Personal information
- Full name: Jack Hutchins
- Born: 20 February 1992 (age 34)
- Original team: Sandringham Dragons (TAC Cup)
- Draft: Underage recruit, Gold Coast
- Height: 191 cm (6 ft 3 in)
- Weight: 92 kg (203 lb)
- Position: Defender

Playing career^{1}
- Years: Club / Games (Goals)
- 2011–2014: Gold Coast / 19 (3)
- ^{1} Playing statistics correct to the end of 2014.

= Jack Hutchins (footballer) =

Australian rules footballer (born 1992)

Jack Hutchins is a former professional Australian rules footballer who played for the Gold Coast Football Club in the Australian Football League (AFL). He has played with the Casey Scorpions in the Victorian Football League (VFL) since 2015, and he has served as the captain since the 2016 season.

Originally from Mansfield, Victoria, he attended Haileybury College, Melbourne and played for the Sandringham Dragons in the TAC Cup. Hutchins was a promising junior swimmer and swam in the national swimming championships in 2009. He was recruited by Gold Coast as one of the club's underage recruits prior to their entry to the AFL in 2011. Hutchins made his debut in round 5, 2011 against . After nineteen matches with Gold Coast in four seasons, he was delisted at the conclusion of the 2014 season, and he joined the Casey Scorpions in the VFL. His second season with Casey saw him win the Gardner Medal as the club best and fairest player.

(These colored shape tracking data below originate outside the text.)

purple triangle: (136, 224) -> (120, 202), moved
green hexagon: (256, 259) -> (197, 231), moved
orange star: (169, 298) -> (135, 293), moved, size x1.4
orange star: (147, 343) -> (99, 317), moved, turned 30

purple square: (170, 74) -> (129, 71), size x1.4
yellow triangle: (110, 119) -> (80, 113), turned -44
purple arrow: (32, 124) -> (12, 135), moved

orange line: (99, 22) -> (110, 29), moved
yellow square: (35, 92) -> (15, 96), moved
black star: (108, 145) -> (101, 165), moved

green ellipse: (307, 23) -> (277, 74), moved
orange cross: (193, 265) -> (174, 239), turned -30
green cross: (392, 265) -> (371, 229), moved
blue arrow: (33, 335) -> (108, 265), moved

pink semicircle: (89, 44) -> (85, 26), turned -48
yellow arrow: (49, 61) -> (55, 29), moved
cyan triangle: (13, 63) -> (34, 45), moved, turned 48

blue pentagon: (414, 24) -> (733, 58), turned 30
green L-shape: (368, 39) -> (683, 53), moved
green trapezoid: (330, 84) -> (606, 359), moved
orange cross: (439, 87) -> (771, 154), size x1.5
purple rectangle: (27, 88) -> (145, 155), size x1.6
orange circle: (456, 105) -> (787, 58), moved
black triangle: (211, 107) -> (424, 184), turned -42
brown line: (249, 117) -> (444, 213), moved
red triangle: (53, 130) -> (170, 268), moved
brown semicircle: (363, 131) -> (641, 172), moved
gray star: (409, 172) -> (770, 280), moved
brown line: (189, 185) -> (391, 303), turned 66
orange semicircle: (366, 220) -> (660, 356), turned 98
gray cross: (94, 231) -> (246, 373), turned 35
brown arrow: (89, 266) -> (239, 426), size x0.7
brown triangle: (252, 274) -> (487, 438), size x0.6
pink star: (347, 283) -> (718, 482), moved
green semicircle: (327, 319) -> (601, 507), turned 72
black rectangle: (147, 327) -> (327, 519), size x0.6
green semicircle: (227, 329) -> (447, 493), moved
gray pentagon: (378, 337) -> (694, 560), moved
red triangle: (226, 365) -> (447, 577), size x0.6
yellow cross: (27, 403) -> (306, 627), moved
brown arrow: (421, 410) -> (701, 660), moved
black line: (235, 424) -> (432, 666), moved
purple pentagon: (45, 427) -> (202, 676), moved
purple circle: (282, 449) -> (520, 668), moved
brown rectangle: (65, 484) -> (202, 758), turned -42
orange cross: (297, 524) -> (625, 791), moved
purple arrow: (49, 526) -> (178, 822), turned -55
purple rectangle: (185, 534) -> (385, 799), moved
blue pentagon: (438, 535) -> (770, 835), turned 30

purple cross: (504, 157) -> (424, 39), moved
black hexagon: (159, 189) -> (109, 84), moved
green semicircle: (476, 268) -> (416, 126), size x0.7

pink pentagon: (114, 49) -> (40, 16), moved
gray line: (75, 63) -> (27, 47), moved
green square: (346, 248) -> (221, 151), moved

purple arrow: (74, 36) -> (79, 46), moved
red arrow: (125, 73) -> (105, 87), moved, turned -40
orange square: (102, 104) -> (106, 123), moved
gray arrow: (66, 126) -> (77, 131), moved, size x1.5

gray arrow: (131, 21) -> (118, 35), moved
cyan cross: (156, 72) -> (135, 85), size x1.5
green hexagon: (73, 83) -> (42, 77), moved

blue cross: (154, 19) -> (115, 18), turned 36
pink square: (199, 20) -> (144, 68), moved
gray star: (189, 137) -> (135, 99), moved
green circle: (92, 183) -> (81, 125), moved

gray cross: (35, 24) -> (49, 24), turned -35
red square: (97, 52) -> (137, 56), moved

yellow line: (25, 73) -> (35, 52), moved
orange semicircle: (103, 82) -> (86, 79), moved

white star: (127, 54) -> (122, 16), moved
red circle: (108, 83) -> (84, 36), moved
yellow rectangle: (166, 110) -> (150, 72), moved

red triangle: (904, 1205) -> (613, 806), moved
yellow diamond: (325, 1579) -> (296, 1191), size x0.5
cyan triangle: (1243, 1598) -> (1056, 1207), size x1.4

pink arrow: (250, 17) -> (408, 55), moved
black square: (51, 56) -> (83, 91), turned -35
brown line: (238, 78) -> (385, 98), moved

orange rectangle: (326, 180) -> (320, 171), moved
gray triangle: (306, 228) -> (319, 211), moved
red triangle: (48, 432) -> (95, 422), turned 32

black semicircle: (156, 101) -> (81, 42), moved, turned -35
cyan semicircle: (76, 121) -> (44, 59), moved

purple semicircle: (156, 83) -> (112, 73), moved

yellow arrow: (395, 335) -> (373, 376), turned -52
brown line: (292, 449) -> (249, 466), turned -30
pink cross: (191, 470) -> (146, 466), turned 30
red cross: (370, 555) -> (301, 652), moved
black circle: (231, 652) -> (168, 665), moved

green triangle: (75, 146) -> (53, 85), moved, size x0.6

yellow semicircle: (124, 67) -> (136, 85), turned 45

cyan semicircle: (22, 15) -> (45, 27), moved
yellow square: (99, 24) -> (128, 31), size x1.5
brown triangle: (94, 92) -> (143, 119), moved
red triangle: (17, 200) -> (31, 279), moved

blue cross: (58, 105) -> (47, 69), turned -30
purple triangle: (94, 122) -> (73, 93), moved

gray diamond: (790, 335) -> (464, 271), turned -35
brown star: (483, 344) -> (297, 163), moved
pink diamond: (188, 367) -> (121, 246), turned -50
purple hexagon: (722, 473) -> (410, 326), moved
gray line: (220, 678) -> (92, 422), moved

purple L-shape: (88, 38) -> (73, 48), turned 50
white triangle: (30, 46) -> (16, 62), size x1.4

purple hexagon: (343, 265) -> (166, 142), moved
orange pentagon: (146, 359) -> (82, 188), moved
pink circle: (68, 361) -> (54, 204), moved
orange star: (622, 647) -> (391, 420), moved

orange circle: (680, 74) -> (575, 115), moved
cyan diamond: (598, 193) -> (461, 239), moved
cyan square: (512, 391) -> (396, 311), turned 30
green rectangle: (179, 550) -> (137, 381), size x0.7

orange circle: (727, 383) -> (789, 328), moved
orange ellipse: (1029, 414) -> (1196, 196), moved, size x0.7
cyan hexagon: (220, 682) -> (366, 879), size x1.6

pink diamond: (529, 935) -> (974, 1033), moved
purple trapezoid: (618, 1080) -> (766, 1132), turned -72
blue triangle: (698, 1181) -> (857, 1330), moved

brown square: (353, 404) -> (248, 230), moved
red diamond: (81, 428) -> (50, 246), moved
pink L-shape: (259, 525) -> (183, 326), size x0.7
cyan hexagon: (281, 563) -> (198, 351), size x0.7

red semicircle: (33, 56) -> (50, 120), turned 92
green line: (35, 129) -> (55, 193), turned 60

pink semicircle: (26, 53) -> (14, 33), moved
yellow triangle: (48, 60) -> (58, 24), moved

Hutchins captained Casey to Grand Finals in 2016 and 2018 but the team "were on the wrong side of the win in those grand finals, however those three years we had some really awesome finals wins, as the club hadn’t won any finals for a few years." Hutchins retired from the VFL at the end of 2021 and moved back to his hometown of Mansfield to play football for the town in the Gouldburn Valley League.